Unsere bäuerlichen Betriebe sind heute mit völlig anderen Rahmenbedingungen konfrontiert als noch vor wenigen Jahrzehnten. Viele Höfe werden im Nebenerwerb geführt, die Produktionsweisen haben sich durch Mechanisierung und Digitalisierung stark verändert, und gerade in Tirol setzen die natürlichen Gegebenheiten den Betriebsgrößen enge Grenzen. Deshalb ist es richtig, die Voraussetzungen für die Höfeeigenschaft zeitgemäß weiterzuentwickeln.
Die Absenkung der Mindestertragsleistung erleichtert künftig kleineren Betrieben den Zugang zum Schutz des Höferechts. Gleichzeitig bleibt klar, dass ein geschlossener Hof auch weiterhin ein land- und forstwirtschaftlicher Betrieb sein muss.
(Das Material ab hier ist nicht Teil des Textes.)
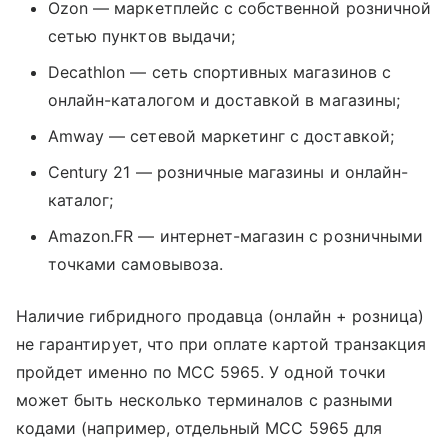
Ozon — маркетплейс с собственной розничной
сетью пунктов выдачи;
Decathlon — сеть спортивных магазинов с
онлайн-каталогом и доставкой в магазины;
Amway — сетевой маркетинг с доставкой;
Century 21 — розничные магазины и онлайн-
каталог;
Amazon.FR — интернет-магазин с розничными
точками самовывоза.
Наличие гибридного продавца (онлайн + розница)
не гарантирует, что при оплате картой транзакция
пройдет именно по MCC 5965. У одной точки
может быть несколько терминалов с разными
кодами (например, отдельный MCC 5965 для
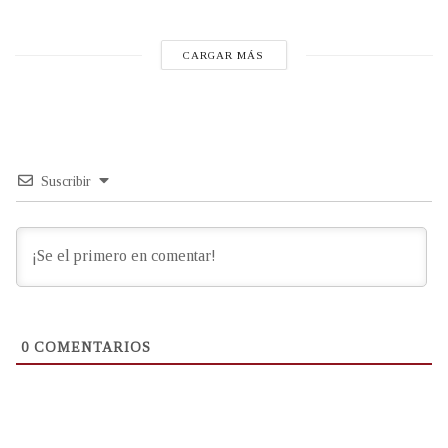
CARGAR MÁS
Suscribir
0
COMENTARIOS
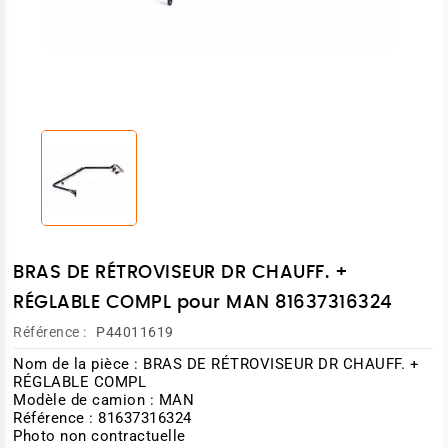
BRAS DE RÉTROVISEUR DR CHAUFF. +
RÉGLABLE COMPL pour MAN 81637316324
Référence :
P44011619
Nom de la pièce : BRAS DE RÉTROVISEUR DR CHAUFF. +
RÉGLABLE COMPL
Modèle de camion : MAN
Référence : 81637316324
Photo non contractuelle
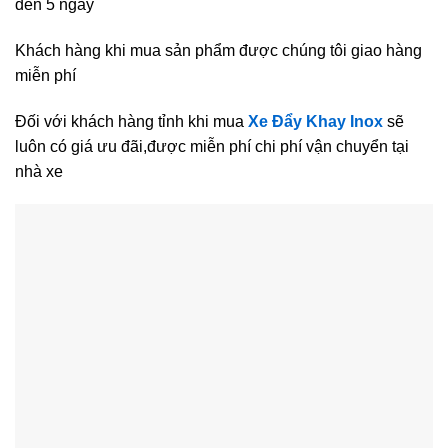
đến 5 ngày
Khách hàng khi mua sản phẩm được chúng tôi giao hàng
miễn phí
Đối với khách hàng tỉnh khi mua
Xe Đẩy Khay Inox
sẽ
luôn có giá ưu đãi,được miễn phí chi phí vận chuyển tại
nhà xe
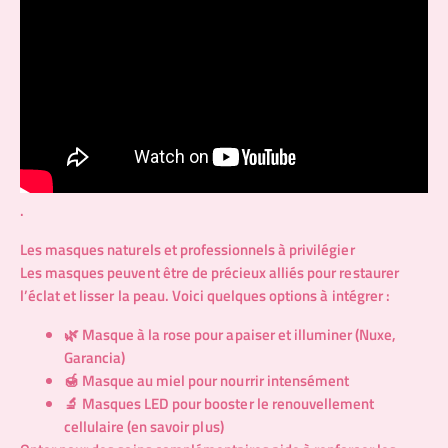
.
Les masques naturels et professionnels à privilégier
Les masques peuvent être de précieux alliés pour restaurer
l’éclat et lisser la peau. Voici quelques options à intégrer :
🌿 Masque à la rose pour apaiser et illuminer (Nuxe,
Garancia)
🍯 Masque au miel pour nourrir intensément
🔬 Masques LED pour booster le renouvellement
cellulaire (
en savoir plus
)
Ebenso begrüßenswert sind die vorgesehenen Verwaltungsvereinfachungen.
Die Novelle verbindet damit Tradition und Zukunft. Sie stärkt die Rechtssicherheit, berücksichtigt die Vielfalt unserer Höfe und trägt dazu bei, dass bäuerliches Eigentum auch für kommende Generationen erhalten bleibt.